(Page images and extracted text)
----

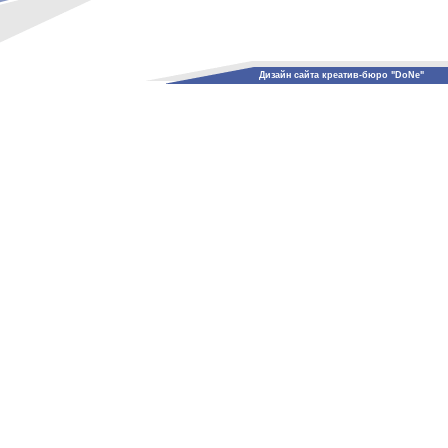
Дизайн сайта креатив-бюро "DoNe"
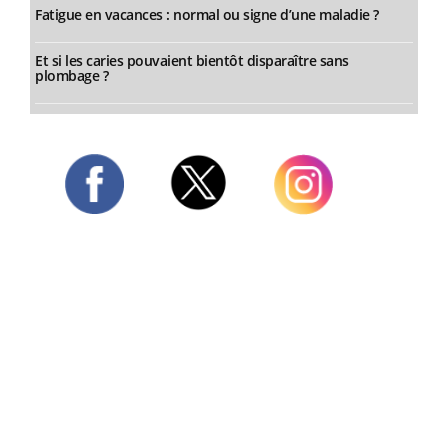
Fatigue en vacances : normal ou signe d’une maladie ?
Et si les caries pouvaient bientôt disparaître sans
plombage ?
Twitter
Facebook
Instagram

----

Set down the records above exactly, leaving out pictures.

**Response for this exercise:**
Дизайн сайта креатив-бюро "DoNe"
Fatigue en vacances : normal ou signe d’une maladie ?
Et si les caries pouvaient bientôt disparaître sans
plombage ?
Twitter
Facebook
Instagram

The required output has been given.